• **The task**: Check each line of the data below for the string "питање". Then give the number of lines that have it, without anything else.

:: Data ::

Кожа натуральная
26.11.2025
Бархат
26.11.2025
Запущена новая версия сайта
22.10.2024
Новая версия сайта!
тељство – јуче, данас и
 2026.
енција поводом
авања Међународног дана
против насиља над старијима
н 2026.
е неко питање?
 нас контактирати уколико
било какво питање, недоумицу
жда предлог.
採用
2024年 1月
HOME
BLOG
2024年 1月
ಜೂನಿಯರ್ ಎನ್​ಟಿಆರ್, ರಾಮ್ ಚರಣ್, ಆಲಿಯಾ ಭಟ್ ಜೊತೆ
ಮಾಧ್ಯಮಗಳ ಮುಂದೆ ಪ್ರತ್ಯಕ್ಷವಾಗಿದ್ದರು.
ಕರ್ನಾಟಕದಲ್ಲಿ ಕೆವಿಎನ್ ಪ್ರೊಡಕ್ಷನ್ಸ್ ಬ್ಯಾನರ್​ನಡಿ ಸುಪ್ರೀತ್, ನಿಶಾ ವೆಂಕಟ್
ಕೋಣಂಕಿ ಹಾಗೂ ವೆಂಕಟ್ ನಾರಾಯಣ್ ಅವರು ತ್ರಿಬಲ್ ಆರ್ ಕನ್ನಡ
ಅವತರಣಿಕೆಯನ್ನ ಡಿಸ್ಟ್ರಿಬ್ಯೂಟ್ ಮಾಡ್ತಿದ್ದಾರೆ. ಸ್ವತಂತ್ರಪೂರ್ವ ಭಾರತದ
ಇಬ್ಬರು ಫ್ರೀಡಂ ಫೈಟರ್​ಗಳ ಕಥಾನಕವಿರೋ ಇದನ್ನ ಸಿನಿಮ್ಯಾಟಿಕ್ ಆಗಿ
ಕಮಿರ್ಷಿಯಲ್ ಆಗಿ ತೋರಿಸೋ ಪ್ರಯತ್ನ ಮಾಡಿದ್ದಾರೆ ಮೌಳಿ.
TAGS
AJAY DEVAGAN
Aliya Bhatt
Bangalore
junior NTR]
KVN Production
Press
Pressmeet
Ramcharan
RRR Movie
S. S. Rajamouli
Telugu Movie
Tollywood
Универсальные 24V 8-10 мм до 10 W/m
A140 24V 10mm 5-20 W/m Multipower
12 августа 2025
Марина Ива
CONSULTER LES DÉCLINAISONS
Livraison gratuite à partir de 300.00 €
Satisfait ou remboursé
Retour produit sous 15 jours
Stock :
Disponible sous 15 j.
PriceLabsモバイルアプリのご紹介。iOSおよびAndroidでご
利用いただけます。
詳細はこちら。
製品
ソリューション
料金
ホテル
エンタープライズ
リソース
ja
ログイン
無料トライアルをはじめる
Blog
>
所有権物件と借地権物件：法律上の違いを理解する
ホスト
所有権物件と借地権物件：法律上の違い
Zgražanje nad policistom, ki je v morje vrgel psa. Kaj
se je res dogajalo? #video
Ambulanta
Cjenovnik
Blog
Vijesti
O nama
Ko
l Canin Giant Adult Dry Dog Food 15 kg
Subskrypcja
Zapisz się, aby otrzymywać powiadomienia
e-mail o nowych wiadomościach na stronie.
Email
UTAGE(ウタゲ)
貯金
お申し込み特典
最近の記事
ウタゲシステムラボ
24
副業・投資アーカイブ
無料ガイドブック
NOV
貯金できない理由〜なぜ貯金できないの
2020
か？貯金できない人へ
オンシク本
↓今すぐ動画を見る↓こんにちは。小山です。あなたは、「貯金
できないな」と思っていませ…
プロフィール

:::

• **Final answer**: 2